Sociedad Matriz del Banco de Chile S.A.
- Company type: Sociedad Anónima
- Traded as: BCS: SM-CHILE A, SM-CHILE B, SM-CHILE D, SM-CHILE E
- Industry: Holding
- Founded: 1996
- Headquarters: Santiago, Chile
- Key people: Andrónico Luksic Craig, (Chairman) Arturo Tagle Quiroz, (CEO)
- Products: Financial services
- Revenue: US$ 2.4 billion (2012)
- Net income: US$ 153.8 million (2012)
- Total assets: US$ 48.4 billion (2012)
- Parent: Banco de Chile
- Website: www.sm-chile.cl

= SM-Chile =

SM-Chile is a holding company for Banco de Chile. Until 1996, when its Board of Shareholders agreed to become an investment company with exclusive turn, governed by Law No. 19,396, changing its name to Bank of Parent Company Chile SA' Simultaneously, the parent company of Banco de Chile SA created a commercial bank under the name Banco de Chile and was transferred all its assets and liabilities, excluding subordinated obligation call with the Central Bank of Chile, obligation undertaken following the banking crisis of the years 1982 - 1984 and the consequent bailout carried out by the Central Bank.
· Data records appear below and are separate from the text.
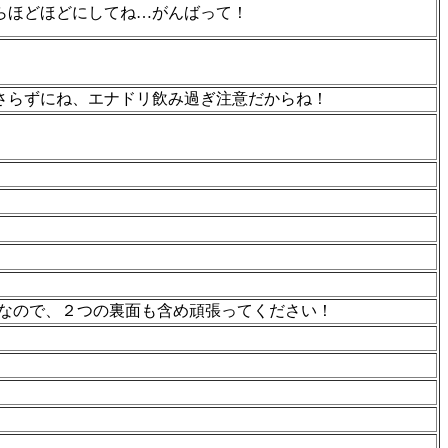
らほどほどにしてね…がんばって！
さらずにね、エナドリ飲み過ぎ注意だからね！
ームなので、２つの裏面も含め頑張ってください！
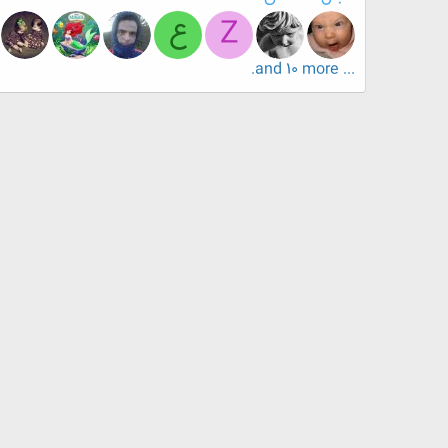
Z
ع
... and 10 more.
After this transformation, the sole shareholder of Banco de Chile was the parent company of Banco de Chile SA

From 1996 to 2008, the parent company of Banco de Chile has reduced its participation in Banco de Chile, the proceeds of redemption of shares of Series E of the capitalization of profits of the Bank, the merger of Banco de Chile, from January 2002 merger with Citibank Chile, from January 2008.

At December 2015, SM-Chile owns directly the 42.38% of Banco de Chile (12.63% directly and 29.7% though its subsidiary management company of the Subordinated Obligation SAOS SA).
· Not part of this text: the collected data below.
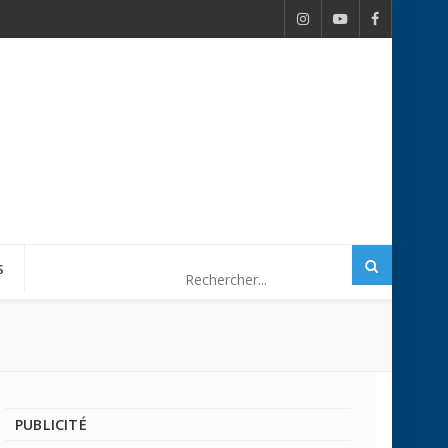
S
PUBLICITÉ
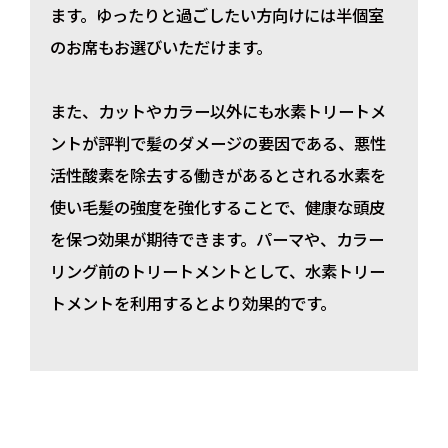
ます。ゆったりと過ごしたい方向けには半個室
のお席もお選びいただけます。
また、カットやカラー以外にも水素トリートメ
ントが評判で髪のダメージの要因である、悪性
活性酸素を除去する働きがあるとされる水素を
使い毛髪の強度を強化することで、健康な頭皮
を保つ効果が期待できます。パーマや、カラー
リング前のトリートメントとして、水素トリー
The ownership of the Company is divided into four sets of actions: A, B, D and E. The Company's shares are traded on the Stock Exchange of Chile, the Chilean Electronic Stock Exchange and the Valparaíso Stock Exchange.

The parent company of Banco de Chile is monitored by the Superintendency of Banks and Financial Institutions of Chile.